Siguiendo el esquema convencional de los historiadores, se puede colegir que Infante perteneció a la segunda generación de nacionalistas, que el historiador Anthony D. Smith bosquejó en su obra Nacionalismo: «Hobsbawn afirma que, tras la primera gran época del nacionalismo europeo, de 1830 a 1870, que era incluyente, cívico y democrático, en Europa oriental se extendió un esgundo tipo de nacionalismo, caracterizado por el llamamiento a la etnicidad o a la lengua, o ambas. Este tipo de nacionalismo, explica Hobsbawn, difiere del primero en tres puntos: primero, abandonó el principio de umbral, que resultó tan fundamental en la era liberal. A partir de este momento, cualquier comunidad que se considerase una nación reclamó para sí el derecho de autodeterminación, que en última instancia, significaba el derecho a un Estado independiente soberano para su territorio. En segundo lugar, y como consecuencia de esta multiplicación de naciones ahistóricas potenciales, la etnicidad y la lengua pasaron a ser los criterios centrales, cada vez más decisivos e incluso los únicos de nación potencial. Hay, sin embargo, un tercer cambio que afectó no tanto a los movimientos nacionales de las naciones-Estado como a los sentimientos nacionales dentro de las naciones-Estado ya establecidas: un brusco desplazamiento a la derecha política de nación y bandera, para el que se inventó realmente el término nacionalismo en las últimas décadas del siglo XIX.»

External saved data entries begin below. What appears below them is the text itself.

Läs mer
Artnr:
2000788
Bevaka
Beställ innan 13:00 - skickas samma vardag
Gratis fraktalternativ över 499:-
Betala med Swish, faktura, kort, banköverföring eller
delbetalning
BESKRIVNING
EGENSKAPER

Blas Infante es, en la actualidad, una figura sagrada dentro del panorama político andaluz. Su santidad no admite réplica, duda o cuestionamiento: cualquier partido que se separe un centímetro del relato institucional prefigurado por el andalucismo oficial (curiosamente, tejido por el Partido Socialista, ya que el andalucismo político es un detritus sin representación social reseñable) está condenado de antemano al ostracismo. No es aventurado imaginar que, de no haber sido cruelmente asesinado por la represión falangista tras la caída de Sevilla en manos de Queipo de Llano, al principio de la Guerra civil, hoy no pasaría de ser considerado como una extravagancia propia de la época.